Lockdowns Didn’t Violate Inmate’s Right to Exercise

     (CN) – The 9th Circuit vacated a $39,000 jury verdict against prison officials accused of denying an inmate’s right to outdoor exercise during four extended lockdowns over a two-year period of prison violence.

     From 2002 to 2004, CSP-Sacramento, a maximum-security prison, experienced a rash of violence that led officials to impose four extended lockdowns. The first lockdown happened after 11 Hispanic inmates attacked four correctional officers, nearly killing one of them. Inmates were confined to their cells while officers investigated the violence and its reverberating effects.

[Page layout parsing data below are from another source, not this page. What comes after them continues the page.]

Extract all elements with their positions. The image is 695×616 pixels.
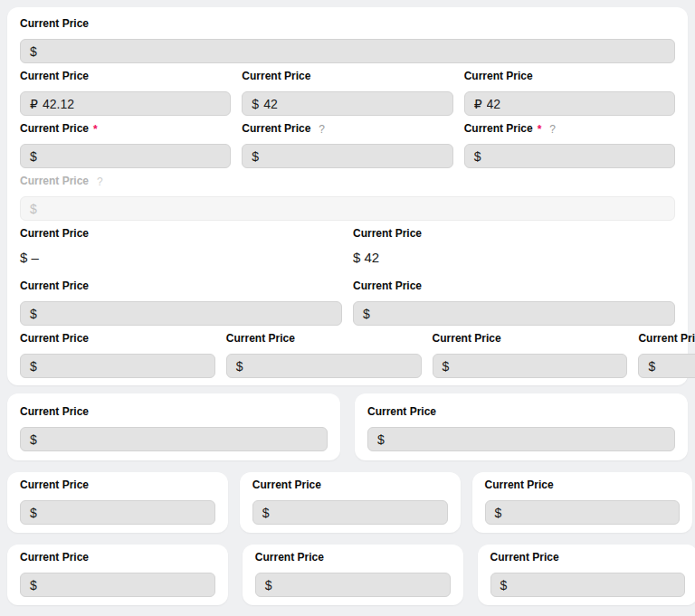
currency-field: Current Price $ (20, 406, 328, 451)
currency-input-box-disabled: $ (20, 196, 675, 221)
currency-input-box[interactable]: $ (20, 573, 215, 597)
currency-input[interactable] (511, 573, 675, 596)
currency-field: Current Price $ (490, 552, 686, 597)
row-readonly: Current Price $ – Current Price $ 42 (20, 228, 675, 273)
currency-input-box[interactable]: $ (490, 573, 686, 597)
currency-input-box[interactable]: $ (20, 427, 328, 451)
currency-field: Current Price ₽ (20, 71, 231, 116)
currency-input[interactable] (660, 355, 695, 377)
field-label: Current Price (20, 280, 89, 292)
field-card: Current Price $ (472, 472, 693, 533)
currency-input-box[interactable]: $ (252, 500, 448, 525)
currency-prefix: $ (30, 44, 37, 59)
currency-prefix: $ (265, 578, 272, 592)
required-marker: * (538, 123, 542, 136)
help-icon[interactable]: ? (549, 123, 556, 136)
currency-input[interactable] (248, 355, 412, 377)
field-card: Current Price $ (355, 393, 688, 460)
currency-field: Current Price $ (255, 552, 451, 597)
currency-input[interactable] (43, 92, 221, 115)
currency-input-box[interactable]: $ (353, 301, 675, 326)
help-icon[interactable]: ? (319, 123, 325, 136)
currency-input[interactable] (42, 428, 318, 450)
required-marker: * (93, 123, 98, 136)
currency-input[interactable] (42, 145, 222, 167)
field-card: Current Price $ (240, 472, 461, 533)
currency-input[interactable] (485, 145, 665, 167)
currency-input[interactable] (506, 501, 670, 524)
currency-input-box[interactable]: ₽ (464, 91, 675, 116)
currency-field-with-help: Current Price ? $ (242, 123, 452, 168)
currency-field: Current Price ₽ (464, 71, 675, 116)
currency-input-box[interactable]: $ (367, 427, 675, 451)
currency-prefix: $ (30, 307, 37, 321)
currency-field-required: Current Price * $ (20, 123, 231, 168)
currency-field: Current Price $ (367, 406, 675, 451)
readonly-value: $ 42 (353, 249, 675, 267)
field-card: Current Price $ (7, 472, 228, 533)
currency-input-box[interactable]: $ (433, 354, 628, 378)
currency-input-box[interactable]: $ (226, 354, 422, 378)
currency-field: Current Price $ (20, 479, 215, 525)
currency-input[interactable] (263, 145, 443, 167)
currency-input[interactable] (42, 40, 665, 62)
field-card: Current Price $ (243, 545, 463, 605)
currency-input-box[interactable]: ₽ (20, 91, 231, 116)
cards-row-two: Current Price $ Current Price $ (7, 393, 688, 460)
currency-input-box[interactable]: $ (20, 39, 675, 63)
currency-prefix: $ (648, 359, 655, 374)
currency-input[interactable] (42, 302, 332, 325)
currency-prefix: $ (500, 578, 508, 592)
field-label: Current Price (20, 552, 89, 564)
currency-input[interactable] (277, 573, 441, 596)
currency-field-readonly: Current Price $ – (20, 228, 342, 273)
currency-prefix: $ (262, 506, 270, 520)
currency-input-box[interactable]: $ (242, 144, 452, 168)
currency-field: Current Price $ (20, 333, 215, 378)
currency-prefix: $ (252, 97, 259, 111)
field-label: Current Price (255, 552, 324, 564)
currency-input[interactable] (42, 501, 205, 524)
field-label: Current Price (20, 123, 89, 135)
currency-prefix: $ (495, 506, 502, 520)
currency-input[interactable] (42, 355, 205, 377)
currency-field-required-with-help: Current Price * ? $ (464, 123, 675, 168)
currency-input-box[interactable]: $ (20, 500, 215, 525)
field-label: Current Price (226, 333, 295, 345)
currency-input-box[interactable]: $ (242, 91, 452, 116)
field-card: Current Price $ (7, 393, 340, 460)
currency-input-box[interactable]: $ (255, 573, 451, 597)
field-card: Current Price $ (478, 545, 695, 605)
currency-input-box[interactable]: $ (464, 144, 675, 168)
currency-input[interactable] (263, 92, 443, 115)
currency-field: Current Price $ (638, 333, 695, 378)
currency-field: Current Price $ (485, 479, 681, 525)
currency-input-box[interactable]: $ (485, 500, 681, 525)
currency-input-box[interactable]: $ (20, 301, 342, 326)
main-card: Current Price $ Current Price ₽ Current … (7, 7, 688, 385)
field-label: Current Price (353, 280, 422, 292)
field-label: Current Price (638, 333, 695, 345)
currency-field: Current Price $ (226, 333, 422, 378)
currency-input-box[interactable]: $ (20, 144, 231, 168)
field-label: Current Price (490, 552, 559, 564)
currency-input[interactable] (274, 501, 438, 524)
currency-prefix: $ (30, 506, 37, 520)
field-label: Current Price (20, 18, 89, 30)
currency-input-disabled (42, 197, 665, 220)
currency-field: Current Price $ (20, 280, 342, 326)
currency-input-box[interactable]: $ (638, 354, 695, 378)
currency-field: Current Price $ (433, 333, 628, 378)
currency-input[interactable] (389, 428, 665, 450)
currency-input[interactable] (487, 92, 665, 115)
currency-input-box[interactable]: $ (20, 354, 215, 378)
currency-field: Current Price $ (252, 479, 448, 525)
currency-field-disabled: Current Price ? $ (20, 175, 675, 221)
currency-input[interactable] (453, 355, 617, 377)
field-label: Current Price (485, 479, 554, 491)
currency-input[interactable] (42, 573, 205, 596)
currency-input[interactable] (375, 302, 665, 325)
field-label: Current Price (433, 333, 501, 345)
currency-prefix: $ (377, 432, 385, 447)
currency-prefix: $ (30, 149, 37, 164)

     “Based on what they learned, officials gradually eased restrictions on specific gangs, ethnic and racial groups, restoring outdoor exercise sooner for inmates who they believed pose less risk of further violence,” Chief Judge Alex Kozinski explained in the 2-1 panel decision.
     Similar attacks on officers and inmates necessitated three more lockdowns. Gangs were typically at the root of the violence, and they often recruited unaffiliated inmates of the same race or ethnicity to help them wage their battles. As a result, prison officials were forced to confine broader groups of inmates.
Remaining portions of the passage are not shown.